§ **Exercise aim**: Up to and including the line with "The height and", restate the records below word for word, beginning with their first line.

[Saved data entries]
╭──

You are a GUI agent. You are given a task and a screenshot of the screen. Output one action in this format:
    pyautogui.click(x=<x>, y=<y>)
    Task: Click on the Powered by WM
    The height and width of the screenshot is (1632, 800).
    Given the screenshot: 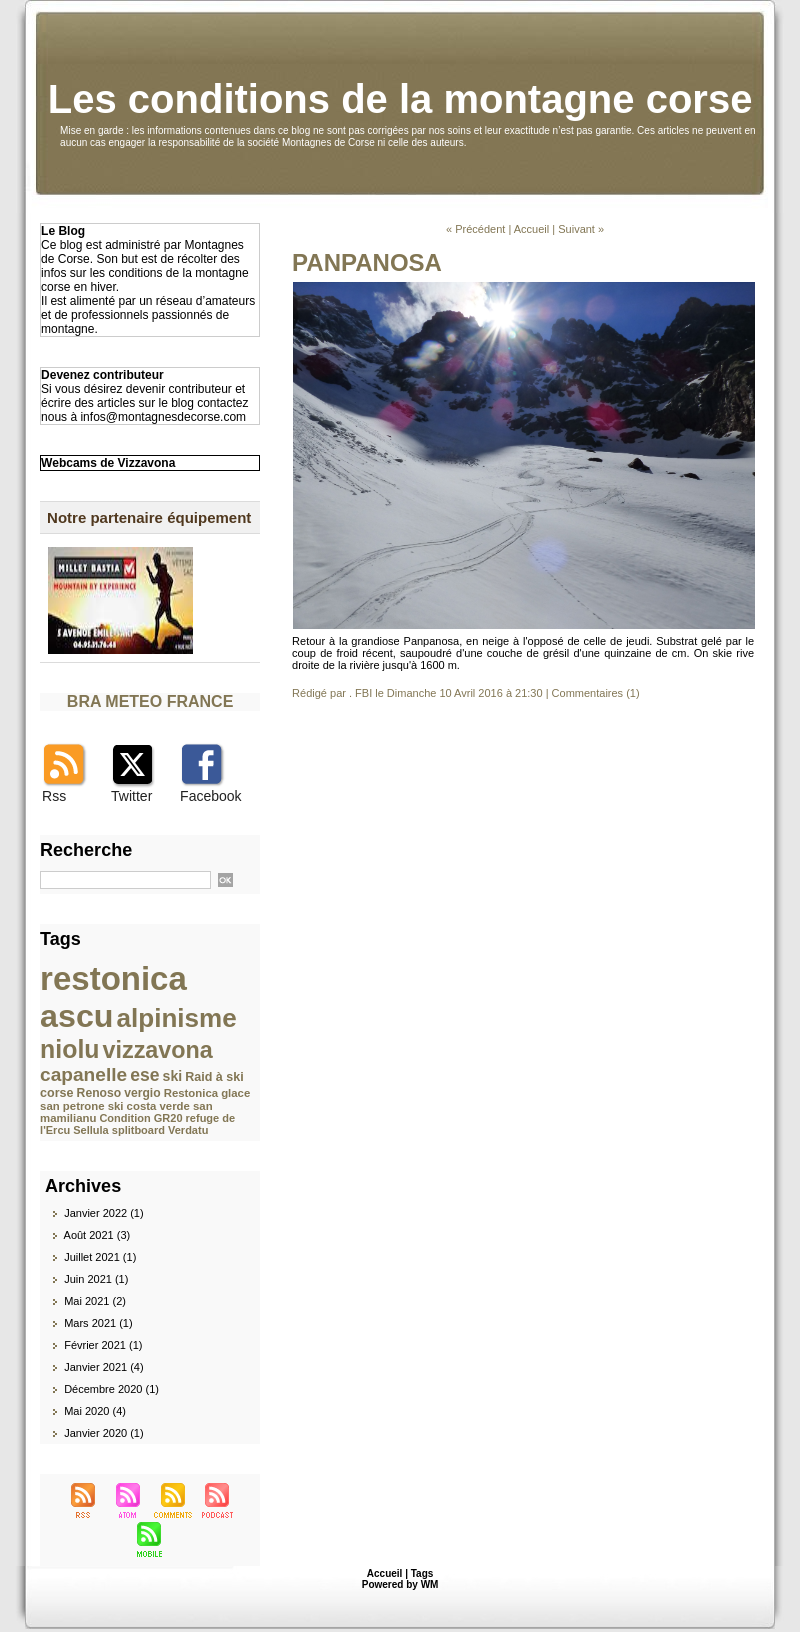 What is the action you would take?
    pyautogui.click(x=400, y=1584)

╰──

§ **Task result**:
You are a GUI agent. You are given a task and a screenshot of the screen. Output one action in this format:
    pyautogui.click(x=<x>, y=<y>)
    Task: Click on the Powered by WM
    The height and width of the screenshot is (1632, 800).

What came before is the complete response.